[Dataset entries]
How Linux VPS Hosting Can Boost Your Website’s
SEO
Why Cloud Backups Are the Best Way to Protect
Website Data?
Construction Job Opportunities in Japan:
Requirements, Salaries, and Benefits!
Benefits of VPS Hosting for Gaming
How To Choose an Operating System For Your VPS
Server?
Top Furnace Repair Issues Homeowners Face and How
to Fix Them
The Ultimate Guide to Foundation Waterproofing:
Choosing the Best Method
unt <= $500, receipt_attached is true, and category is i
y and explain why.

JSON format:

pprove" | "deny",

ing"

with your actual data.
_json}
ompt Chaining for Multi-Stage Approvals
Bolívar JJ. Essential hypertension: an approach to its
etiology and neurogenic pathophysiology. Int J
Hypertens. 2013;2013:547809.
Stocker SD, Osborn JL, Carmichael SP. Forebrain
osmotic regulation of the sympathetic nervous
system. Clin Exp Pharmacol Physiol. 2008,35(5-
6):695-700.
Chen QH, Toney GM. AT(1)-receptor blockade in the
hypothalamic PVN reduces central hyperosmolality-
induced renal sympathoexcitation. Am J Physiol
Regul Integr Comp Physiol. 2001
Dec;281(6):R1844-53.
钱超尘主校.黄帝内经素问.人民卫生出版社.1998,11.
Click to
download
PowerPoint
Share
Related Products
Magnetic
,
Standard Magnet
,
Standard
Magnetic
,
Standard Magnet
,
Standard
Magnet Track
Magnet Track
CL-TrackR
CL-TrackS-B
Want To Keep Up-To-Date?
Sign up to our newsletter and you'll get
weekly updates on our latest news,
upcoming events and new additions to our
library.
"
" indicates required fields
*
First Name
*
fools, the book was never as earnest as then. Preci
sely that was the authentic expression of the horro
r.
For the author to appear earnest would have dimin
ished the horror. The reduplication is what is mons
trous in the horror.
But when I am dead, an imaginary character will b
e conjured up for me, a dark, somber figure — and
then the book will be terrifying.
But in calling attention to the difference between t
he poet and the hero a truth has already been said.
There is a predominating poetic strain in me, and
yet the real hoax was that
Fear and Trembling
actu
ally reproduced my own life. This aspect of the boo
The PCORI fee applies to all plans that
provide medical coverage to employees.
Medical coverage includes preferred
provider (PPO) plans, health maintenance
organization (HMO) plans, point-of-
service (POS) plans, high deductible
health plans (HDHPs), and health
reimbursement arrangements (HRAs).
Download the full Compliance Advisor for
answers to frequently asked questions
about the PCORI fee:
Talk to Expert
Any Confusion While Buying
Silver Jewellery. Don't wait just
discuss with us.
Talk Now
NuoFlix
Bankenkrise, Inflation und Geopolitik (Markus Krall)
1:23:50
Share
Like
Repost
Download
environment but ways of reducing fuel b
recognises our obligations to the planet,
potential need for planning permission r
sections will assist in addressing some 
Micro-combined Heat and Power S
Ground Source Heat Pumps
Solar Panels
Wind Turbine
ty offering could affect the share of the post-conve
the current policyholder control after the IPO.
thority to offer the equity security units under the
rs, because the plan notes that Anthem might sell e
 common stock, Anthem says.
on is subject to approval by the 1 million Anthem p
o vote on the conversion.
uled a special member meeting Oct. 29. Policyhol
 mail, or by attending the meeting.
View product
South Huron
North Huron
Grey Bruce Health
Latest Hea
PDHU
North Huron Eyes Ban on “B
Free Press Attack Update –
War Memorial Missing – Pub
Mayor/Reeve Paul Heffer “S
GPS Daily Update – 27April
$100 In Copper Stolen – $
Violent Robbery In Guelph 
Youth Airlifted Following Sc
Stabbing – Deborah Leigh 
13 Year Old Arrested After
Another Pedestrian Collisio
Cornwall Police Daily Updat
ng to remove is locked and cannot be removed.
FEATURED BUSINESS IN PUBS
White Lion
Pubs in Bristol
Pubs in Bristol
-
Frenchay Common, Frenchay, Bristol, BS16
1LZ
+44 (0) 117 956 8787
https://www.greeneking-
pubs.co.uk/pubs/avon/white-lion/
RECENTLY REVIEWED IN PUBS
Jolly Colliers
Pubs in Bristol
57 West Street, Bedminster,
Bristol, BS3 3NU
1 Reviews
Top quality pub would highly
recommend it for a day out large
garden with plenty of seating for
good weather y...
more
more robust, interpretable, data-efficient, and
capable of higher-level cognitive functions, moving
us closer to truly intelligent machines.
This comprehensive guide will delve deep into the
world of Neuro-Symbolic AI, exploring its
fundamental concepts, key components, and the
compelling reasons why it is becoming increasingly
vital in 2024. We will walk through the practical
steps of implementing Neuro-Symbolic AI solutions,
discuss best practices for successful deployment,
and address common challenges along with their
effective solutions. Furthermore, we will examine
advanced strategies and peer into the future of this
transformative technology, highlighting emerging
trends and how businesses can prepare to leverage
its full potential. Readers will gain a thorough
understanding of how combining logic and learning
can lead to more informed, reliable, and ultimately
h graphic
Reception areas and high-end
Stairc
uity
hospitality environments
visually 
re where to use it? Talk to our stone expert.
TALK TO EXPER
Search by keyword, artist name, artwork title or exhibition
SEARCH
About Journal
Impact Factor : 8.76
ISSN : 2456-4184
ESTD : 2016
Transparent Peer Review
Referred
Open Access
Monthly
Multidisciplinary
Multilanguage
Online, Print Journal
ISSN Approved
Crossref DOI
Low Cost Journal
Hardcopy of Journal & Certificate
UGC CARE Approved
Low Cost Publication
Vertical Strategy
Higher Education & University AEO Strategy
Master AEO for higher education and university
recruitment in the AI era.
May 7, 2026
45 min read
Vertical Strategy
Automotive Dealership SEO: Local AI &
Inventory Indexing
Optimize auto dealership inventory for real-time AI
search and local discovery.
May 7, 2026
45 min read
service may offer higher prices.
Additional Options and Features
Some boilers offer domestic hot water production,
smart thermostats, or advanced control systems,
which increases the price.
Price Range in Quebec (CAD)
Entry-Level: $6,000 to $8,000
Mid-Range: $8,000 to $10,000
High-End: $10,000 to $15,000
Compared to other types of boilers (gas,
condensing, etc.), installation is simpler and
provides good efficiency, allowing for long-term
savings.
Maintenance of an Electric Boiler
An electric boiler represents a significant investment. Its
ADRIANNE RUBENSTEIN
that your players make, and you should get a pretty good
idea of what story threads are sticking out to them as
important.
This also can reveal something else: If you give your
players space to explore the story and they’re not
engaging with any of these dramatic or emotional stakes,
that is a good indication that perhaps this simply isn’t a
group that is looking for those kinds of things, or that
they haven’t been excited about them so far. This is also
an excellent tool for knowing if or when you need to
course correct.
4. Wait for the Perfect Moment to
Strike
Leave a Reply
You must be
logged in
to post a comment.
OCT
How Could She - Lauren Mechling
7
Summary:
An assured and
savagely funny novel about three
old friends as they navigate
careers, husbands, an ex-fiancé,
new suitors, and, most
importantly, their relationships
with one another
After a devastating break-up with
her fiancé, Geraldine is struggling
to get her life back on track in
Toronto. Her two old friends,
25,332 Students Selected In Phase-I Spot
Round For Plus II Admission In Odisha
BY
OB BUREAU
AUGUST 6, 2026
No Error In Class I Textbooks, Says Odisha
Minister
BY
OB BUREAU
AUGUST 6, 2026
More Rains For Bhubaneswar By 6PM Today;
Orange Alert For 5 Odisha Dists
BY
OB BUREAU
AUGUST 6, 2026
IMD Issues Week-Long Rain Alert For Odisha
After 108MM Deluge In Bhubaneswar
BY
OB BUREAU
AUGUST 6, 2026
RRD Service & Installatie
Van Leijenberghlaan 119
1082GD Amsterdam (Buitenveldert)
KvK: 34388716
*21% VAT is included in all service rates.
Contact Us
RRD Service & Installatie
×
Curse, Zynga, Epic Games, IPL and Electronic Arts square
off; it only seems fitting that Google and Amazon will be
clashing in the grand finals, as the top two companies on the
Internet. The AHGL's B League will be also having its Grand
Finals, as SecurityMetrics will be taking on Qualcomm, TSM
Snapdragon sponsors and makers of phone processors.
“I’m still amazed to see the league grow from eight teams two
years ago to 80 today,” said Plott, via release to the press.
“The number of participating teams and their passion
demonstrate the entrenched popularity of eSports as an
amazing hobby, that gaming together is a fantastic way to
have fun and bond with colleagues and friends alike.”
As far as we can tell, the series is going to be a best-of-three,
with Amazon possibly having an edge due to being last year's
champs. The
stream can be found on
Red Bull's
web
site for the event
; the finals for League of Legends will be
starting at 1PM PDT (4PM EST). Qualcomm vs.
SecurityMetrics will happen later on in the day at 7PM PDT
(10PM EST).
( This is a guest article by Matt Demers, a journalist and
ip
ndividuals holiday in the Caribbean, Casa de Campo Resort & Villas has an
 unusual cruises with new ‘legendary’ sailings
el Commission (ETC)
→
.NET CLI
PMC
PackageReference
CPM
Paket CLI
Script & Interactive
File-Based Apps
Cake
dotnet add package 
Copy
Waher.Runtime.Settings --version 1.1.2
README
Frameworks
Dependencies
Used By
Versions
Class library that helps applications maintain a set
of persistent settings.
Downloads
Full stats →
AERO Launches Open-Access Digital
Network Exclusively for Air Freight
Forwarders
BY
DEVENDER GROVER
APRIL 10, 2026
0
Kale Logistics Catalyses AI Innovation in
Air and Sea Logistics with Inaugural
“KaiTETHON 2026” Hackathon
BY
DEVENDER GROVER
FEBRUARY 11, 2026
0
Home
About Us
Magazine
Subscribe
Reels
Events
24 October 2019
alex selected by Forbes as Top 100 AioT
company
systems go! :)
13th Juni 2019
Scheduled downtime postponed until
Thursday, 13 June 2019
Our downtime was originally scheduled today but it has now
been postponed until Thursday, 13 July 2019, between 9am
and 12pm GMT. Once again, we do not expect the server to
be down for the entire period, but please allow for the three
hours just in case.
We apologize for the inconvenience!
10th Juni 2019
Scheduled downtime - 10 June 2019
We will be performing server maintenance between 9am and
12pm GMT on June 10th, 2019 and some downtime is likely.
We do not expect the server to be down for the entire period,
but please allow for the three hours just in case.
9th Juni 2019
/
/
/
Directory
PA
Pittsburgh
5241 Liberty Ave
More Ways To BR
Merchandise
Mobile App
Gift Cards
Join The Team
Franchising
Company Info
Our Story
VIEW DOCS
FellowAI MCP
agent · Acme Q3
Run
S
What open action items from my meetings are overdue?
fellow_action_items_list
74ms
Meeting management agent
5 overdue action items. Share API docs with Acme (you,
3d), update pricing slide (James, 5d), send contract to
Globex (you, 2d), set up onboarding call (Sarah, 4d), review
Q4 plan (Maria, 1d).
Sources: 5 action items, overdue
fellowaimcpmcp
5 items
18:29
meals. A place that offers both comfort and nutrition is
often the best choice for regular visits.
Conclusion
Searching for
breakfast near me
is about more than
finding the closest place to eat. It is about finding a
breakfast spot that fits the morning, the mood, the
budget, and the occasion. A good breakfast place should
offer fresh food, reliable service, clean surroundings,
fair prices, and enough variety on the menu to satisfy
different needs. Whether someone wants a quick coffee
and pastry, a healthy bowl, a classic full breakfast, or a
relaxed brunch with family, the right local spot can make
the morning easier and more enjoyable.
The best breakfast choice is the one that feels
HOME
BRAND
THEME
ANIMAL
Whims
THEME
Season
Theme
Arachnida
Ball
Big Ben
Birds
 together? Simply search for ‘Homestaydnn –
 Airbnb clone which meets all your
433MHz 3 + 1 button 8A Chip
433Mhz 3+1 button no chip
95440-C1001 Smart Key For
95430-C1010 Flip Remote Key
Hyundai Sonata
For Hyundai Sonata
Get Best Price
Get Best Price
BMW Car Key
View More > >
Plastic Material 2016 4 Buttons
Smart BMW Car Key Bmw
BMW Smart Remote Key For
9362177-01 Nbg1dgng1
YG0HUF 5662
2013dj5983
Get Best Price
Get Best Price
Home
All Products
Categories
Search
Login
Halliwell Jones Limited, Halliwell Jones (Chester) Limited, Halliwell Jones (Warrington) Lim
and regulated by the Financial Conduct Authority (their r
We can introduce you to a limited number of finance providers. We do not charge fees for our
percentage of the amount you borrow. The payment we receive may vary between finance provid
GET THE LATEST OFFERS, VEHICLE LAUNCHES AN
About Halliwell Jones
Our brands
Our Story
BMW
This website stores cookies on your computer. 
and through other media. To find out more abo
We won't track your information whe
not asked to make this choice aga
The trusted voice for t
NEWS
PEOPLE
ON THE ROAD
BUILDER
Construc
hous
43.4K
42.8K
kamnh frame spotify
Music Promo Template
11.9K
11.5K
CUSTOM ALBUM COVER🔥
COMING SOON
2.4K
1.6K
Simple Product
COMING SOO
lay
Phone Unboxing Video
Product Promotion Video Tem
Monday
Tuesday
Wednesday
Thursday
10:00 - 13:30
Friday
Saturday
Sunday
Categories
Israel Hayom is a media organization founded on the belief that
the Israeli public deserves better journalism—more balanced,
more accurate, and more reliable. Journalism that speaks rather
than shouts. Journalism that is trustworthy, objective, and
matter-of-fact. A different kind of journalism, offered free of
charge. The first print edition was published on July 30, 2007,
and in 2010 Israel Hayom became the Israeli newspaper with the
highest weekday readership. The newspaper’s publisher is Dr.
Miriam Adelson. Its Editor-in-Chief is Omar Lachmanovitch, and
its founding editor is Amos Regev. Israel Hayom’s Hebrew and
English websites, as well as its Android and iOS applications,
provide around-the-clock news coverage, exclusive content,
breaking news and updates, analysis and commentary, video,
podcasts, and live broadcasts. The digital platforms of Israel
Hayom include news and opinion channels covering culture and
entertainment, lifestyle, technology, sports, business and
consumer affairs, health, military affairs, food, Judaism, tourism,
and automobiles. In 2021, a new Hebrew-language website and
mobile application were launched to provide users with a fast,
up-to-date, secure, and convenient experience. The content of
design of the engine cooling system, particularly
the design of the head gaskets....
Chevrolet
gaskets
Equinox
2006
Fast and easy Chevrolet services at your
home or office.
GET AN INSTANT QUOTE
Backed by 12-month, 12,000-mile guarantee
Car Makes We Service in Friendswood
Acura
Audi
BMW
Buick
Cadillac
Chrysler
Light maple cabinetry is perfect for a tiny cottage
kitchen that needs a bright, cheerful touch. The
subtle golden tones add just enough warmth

### What to work on
Each line containing the word "when" needs to be copied from the data above.

### Answer box
But when I am dead, an imaginary character will b
an excellent tool for knowing if or when you need to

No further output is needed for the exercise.